Population (2001 census)
- • Total: 15
- Time zone: UTC+2 (EET)
- • Summer (DST): UTC+3 (EEST)
- Postal code: 42312
- Area code: +380 542

= Novenke, Sumy Oblast =

Novenke (Новеньке) is a village in Yunakivka rural hromada, Sumy Raion, Sumy Oblast in Northern Ukraine. According to the 2001 census, the population was 15 people, but by 2023, only 3 residents remained in the village. In 2025, Russia captured the village through a cross-border offensive.

== Geography ==
The village is located on the left side of the Loknya (Sudzha tributary). Upstream, about 2 km south, is Basivka, and downstream, around 1.5 km north, is Sverdlikovo (in Kursk Oblast). The village is right on the border with Russia.

== History ==
On June 12, 2020, following the order of the Cabinet of Ministers of Ukraine No. 723-r "About Determining the Administrative Center and Approving the Territories of the Territorial Communities of Sumy Oblast," this village became part of the Yunakivka rural hromada.
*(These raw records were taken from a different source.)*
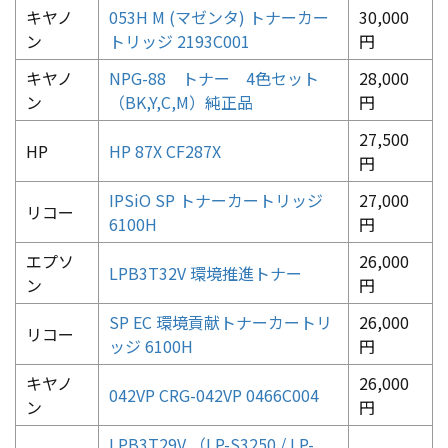
キヤノ
053H M (マゼンタ) トナーカー
30,000
ン
トリッジ 2193C001
円
キヤノ
NPG-88 トナー 4色セット
28,000
ン
（BK,Y,C,M）純正品
円
27,500
HP
HP 87X CF287X
円
IPSiO SP トナーカートリッジ
27,000
リコー
6100H
円
エプソ
26,000
LPB3T32V 環境推進トナー
ン
円
SP EC 環境貢献トナーカートリ
26,000
リコー
ッジ 6100H
円
キヤノ
26,000
042VP CRG-042VP 0466C004
ン
円
LPB3T29V （LP-S3250 / LP-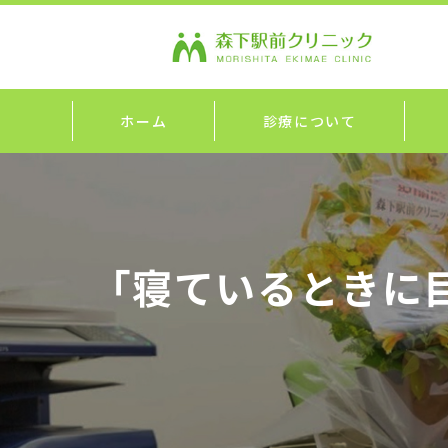
ホーム
診療について
「寝ているときに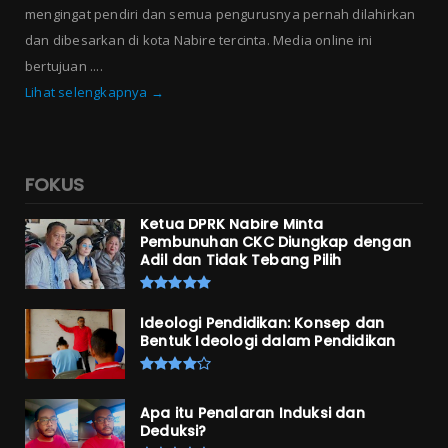
mengingat pendiri dan semua pengurusnya pernah dilahirkan
dan dibesarkan di kota Nabire tercinta. Media online ini
bertujuan ....
Lihat selengkapnya →
FOKUS
Ketua DPRK Nabire Minta
Pembunuhan CKC Diungkap dengan
Adil dan Tidak Tebang Pilih
Ideologi Pendidikan: Konsep dan
Bentuk Ideologi dalam Pendidikan
Apa itu Penalaran Induksi dan
Deduksi?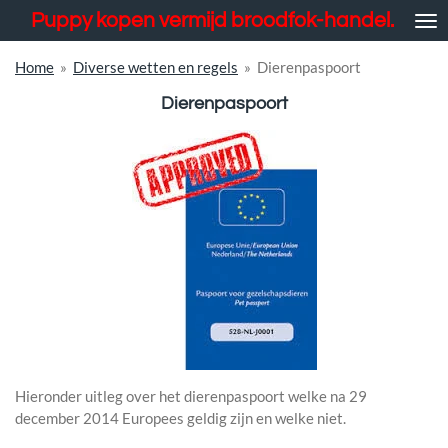
Puppy kopen vermijd broodfok-handel.
Ga
direct
naar
Home
»
Diverse wetten en regels
»
Dierenpaspoort
de
Dierenpaspoort
hoofdinhoud
Hieronder uitleg over het dierenpaspoort welke na 29
december 2014 Europees geldig zijn en welke niet.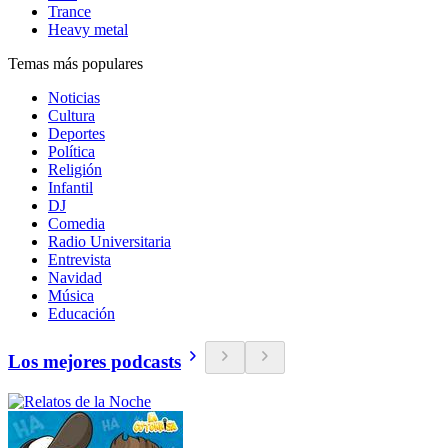
Trance
Heavy metal
Temas más populares
Noticias
Cultura
Deportes
Política
Religión
Infantil
DJ
Comedia
Radio Universitaria
Entrevista
Navidad
Música
Educación
Los mejores podcasts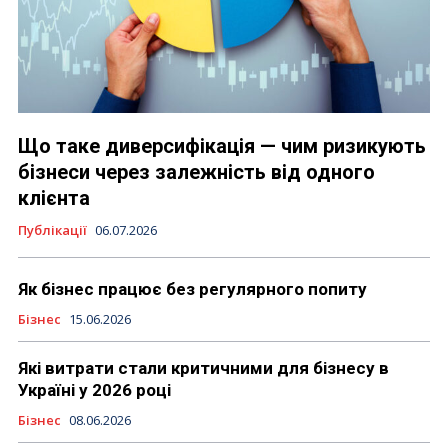
Що таке диверсифікація — чим ризикують
бізнеси через залежність від одного
клієнта
Публікації
06.07.2026
Як бізнес працює без регулярного попиту
Бізнес
15.06.2026
Які витрати стали критичними для бізнесу в
Україні у 2026 році
Бізнес
08.06.2026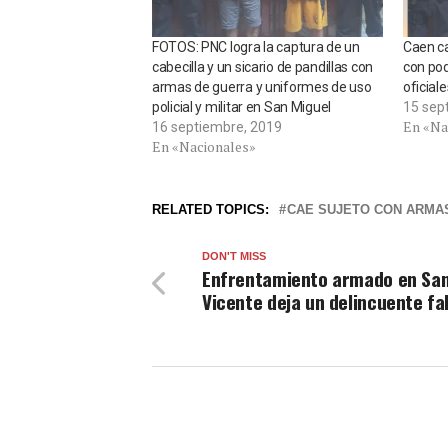
FOTOS: PNC logra la captura de un
Caen ca
cabecilla y un sicario de pandillas con
con pod
armas de guerra y uniformes de uso
oficial
policial y militar en San Miguel
15 sep
En «Na
16 septiembre, 2019
En «Nacionales»
RELATED TOPICS:
CAE SUJETO CON ARMA
DON'T MISS
Enfrentamiento armado en Sa
Vicente deja un delincuente fa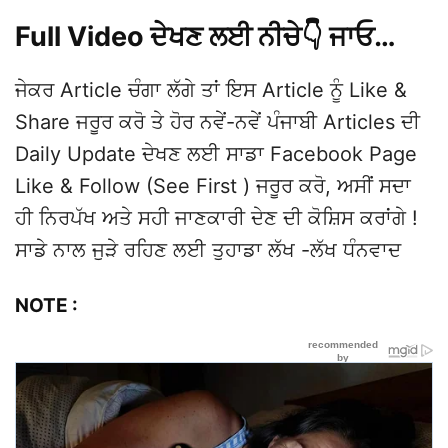
Full Video ਦੇਖਣ ਲਈ ਨੀਚੇ👇 ਜਾਓ…
ਜੇਕਰ Article ਚੰਗਾ ਲੱਗੇ ਤਾਂ ਇਸ Article ਨੂੰ Like &
Share ਜਰੂਰ ਕਰੋ ਤੇ ਹੋਰ ਨਵੇਂ-ਨਵੇਂ ਪੰਜਾਬੀ Articles ਦੀ
Daily Update ਦੇਖਣ ਲਈ ਸਾਡਾ Facebook Page
Like & Follow (See First ) ਜਰੂਰ ਕਰੋ, ਅਸੀਂ ਸਦਾ
ਹੀ ਨਿਰਪੱਖ ਅਤੇ ਸਹੀ ਜਾਣਕਾਰੀ ਦੇਣ ਦੀ ਕੋਸ਼ਿਸ ਕਰਾਂਗੇ !
ਸਾਡੇ ਨਾਲ ਜੁੜੇ ਰਹਿਣ ਲਈ ਤੁਹਾਡਾ ਲੱਖ -ਲੱਖ ਧੰਨਵਾਦ
NOTE :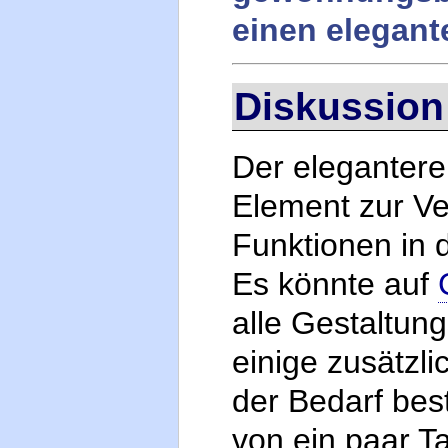
einen elegan
Diskussion
Der elegantere
Element zur Ve
Funktionen in 
Es könnte auf
alle Gestaltun
einige zusätzl
der Bedarf bes
von ein paar Ta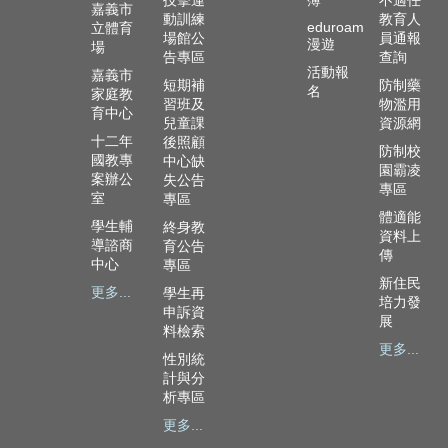
技擊運
簿
不適任
政
嘉義市
動訓練
教育人
資
eduroam
立體育
場館公
員通報
漫遊
源
場
告專區
查詢
服
活動報
嘉義市
短期補
防制藥
務
名
家庭教
習班及
物濫用
育中心
兒童課
資源網
教
十二年
後照顧
學
防制校
國教專
中心缺
資
園霸凌
案辦公
失公告
源
專區
室
專區
服
體適能
學生輔
終身教
務
資料上
導諮商
育公告
傳
中心
專區
技
新住民
職
更多...
學生再
培力發
教
申訴資
展
料檢索
育
更多...
服
性別統
務
計與分
析專區
社
更多...
大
On July 19, 2020, as a result of the administrative-territorial reform and the liquidation of the Sumy District (1923–2020), this village was included in the newly formed Sumy Raion.

===Russian invasion of Ukraine===
As of February 28, 2025, according to data from DeepState and the Institute for the Study of War, this area is in what's called the "gray zone". According to Andriy Kovalenko, head of the Center for Countering Disinformation, Russian forces tried to attack the village of Novenke along the border line, but without vehicle columns, just with infantry groups. On the other hand, the Armed Forces of Ukraine destroyed the enemy.

According to info from "Kordon Media," citing Ukrainian military sources directly in the Kursk operation zone, the area around Novenke is militarily important for Russia, because it would allow Russian forces to interfere with the logistics of Ukrainian forces in the Kursk region, due to proximity to a major Ukrainian logistics artery.

On March 7, 2025, Russian sources claimed that their armed forces had taken over the village, and the next day, based on geolocation footage released, it’s likely that Russian forces captured Novenke.